Пусть себе думает, что я доставлю ее в Лондон. Я стрела, нацеленная на Таркенвилль.
17 января
Дочитай я дневник Уолтона до конца, вероятно, я бы ни за что не пощадил его в доме Мак-Грегора:
Я увидел его бабу. Меня озадачили ее жесты и деланные гримасы, но затем я понял, что она не умеет разговаривать и выражает свои желания, словно бессловесное животное. Ну разумеется, кто еще жил бы с ним? Подобная резкость — примета безумия. Другая моя частичка, крошечная и тающая с каждым днем, шепчет: «Оставь его! Неужели от него и впрямь так много вреда?»
Когда они оба ушли из часовни, я прокрался в их логово, чтобы посмотреть, чем он будет обороняться. Да ничем! В своем блаженстве он совсем забыл про меня. Я заметил жалкие попытки создать домашний уют: разбитую посуду под стенкой, поникший цветок в жестяной чашке, единственную груду тряпья, видимо служившую им ложем. Он не получит удовольствий, которых лишен я сам!

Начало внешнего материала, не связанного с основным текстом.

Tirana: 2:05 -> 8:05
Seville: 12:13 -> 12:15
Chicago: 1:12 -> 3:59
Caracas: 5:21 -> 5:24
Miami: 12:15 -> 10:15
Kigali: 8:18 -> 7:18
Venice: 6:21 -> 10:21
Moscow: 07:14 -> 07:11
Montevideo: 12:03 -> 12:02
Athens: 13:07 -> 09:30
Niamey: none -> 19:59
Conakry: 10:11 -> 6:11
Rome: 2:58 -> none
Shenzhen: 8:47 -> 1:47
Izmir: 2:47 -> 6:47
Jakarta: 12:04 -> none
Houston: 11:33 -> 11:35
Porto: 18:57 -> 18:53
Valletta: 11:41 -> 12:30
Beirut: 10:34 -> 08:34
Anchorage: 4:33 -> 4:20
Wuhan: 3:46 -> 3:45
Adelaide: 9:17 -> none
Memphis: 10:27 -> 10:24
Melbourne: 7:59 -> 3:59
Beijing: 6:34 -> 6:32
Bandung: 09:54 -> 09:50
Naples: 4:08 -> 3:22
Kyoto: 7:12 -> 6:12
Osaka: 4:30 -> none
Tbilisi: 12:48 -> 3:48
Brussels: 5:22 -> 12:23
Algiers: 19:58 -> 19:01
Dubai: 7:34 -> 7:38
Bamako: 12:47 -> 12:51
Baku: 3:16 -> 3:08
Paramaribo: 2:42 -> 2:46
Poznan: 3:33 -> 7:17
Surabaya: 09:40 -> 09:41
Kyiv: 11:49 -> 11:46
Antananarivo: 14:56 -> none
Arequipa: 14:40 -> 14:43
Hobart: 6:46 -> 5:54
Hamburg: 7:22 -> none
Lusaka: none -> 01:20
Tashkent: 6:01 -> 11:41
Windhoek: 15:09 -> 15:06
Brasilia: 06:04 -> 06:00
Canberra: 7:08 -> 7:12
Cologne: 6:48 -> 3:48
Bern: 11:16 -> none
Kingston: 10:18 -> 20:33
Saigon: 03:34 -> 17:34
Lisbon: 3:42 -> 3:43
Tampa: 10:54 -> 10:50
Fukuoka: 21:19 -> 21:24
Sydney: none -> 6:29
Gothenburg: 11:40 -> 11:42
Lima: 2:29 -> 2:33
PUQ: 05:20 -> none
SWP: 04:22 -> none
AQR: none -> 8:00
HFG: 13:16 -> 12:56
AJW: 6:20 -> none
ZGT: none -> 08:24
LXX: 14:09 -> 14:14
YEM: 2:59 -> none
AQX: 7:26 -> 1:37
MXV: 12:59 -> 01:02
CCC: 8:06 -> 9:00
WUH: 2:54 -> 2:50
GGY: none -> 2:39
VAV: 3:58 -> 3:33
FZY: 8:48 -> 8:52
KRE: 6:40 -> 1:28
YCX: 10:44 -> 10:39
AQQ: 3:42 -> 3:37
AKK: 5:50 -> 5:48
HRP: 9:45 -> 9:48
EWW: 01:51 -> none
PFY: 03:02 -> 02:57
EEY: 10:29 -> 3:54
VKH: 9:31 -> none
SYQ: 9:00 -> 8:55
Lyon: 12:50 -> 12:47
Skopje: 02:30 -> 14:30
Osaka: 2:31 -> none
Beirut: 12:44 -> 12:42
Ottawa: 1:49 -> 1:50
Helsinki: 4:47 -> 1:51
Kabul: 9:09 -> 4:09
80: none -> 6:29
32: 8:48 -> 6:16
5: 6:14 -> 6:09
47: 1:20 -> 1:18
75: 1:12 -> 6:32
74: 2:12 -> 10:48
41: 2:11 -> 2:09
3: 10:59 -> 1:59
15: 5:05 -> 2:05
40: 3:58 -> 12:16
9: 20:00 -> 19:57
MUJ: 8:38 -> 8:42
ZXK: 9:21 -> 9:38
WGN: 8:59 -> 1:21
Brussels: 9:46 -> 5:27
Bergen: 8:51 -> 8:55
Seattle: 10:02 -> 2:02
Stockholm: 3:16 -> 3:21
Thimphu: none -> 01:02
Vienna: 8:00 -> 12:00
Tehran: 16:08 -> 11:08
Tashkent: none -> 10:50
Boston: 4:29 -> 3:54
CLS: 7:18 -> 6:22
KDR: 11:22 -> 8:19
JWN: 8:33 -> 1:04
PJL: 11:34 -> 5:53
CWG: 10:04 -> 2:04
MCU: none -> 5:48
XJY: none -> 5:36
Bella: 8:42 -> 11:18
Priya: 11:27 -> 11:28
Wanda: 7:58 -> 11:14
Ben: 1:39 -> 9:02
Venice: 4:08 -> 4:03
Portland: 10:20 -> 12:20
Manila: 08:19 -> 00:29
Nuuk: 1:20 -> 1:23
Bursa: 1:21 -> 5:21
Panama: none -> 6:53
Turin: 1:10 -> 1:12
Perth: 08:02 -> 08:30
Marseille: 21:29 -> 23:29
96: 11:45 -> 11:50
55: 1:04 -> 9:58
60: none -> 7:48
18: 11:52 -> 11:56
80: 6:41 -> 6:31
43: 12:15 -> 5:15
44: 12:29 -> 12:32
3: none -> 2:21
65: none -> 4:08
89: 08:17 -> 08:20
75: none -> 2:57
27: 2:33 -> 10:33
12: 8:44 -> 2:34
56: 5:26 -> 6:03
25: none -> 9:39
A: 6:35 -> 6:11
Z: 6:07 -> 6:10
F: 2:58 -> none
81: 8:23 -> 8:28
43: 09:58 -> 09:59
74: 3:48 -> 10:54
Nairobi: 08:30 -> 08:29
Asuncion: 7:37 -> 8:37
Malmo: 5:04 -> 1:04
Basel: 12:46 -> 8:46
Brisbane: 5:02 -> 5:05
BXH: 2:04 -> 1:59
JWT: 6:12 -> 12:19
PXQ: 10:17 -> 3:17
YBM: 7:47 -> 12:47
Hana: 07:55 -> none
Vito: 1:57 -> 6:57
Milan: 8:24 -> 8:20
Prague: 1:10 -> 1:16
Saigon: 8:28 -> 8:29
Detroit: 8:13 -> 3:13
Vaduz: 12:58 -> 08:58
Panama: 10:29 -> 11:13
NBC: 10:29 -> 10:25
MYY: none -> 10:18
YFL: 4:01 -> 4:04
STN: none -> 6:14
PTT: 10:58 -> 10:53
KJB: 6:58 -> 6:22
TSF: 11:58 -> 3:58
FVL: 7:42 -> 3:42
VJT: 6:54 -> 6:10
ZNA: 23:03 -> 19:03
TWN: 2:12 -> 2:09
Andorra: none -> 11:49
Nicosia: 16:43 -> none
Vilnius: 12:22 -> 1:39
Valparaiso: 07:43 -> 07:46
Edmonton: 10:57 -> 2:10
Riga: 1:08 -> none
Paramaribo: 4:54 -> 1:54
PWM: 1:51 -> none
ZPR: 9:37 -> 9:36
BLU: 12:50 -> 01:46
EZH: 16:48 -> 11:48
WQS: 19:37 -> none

Я должен стереть с лица земли их обоих. Если укокошить первой ее, он обезумеет от горя и убьет меня или покинет Венецию навсегда. Если же первым убить его, она юркнет в наводненные людьми проулки и унесет этот кошмар с собой.
26 января
И наконец, последняя запись Уолтона:
Когда я сошел с судна для ловли сельди в Бервике, от меня жутко воняло: в шторм меня спускали в трюм, где лежала черепица — балласт. Пока я терся о просоленную древесину, рыбья чешуя так глубоко впечаталась в кожу, что я стал серебристо-синим. Какая разница? Я возвращался домой. Странно только, что он не вернулся раньше.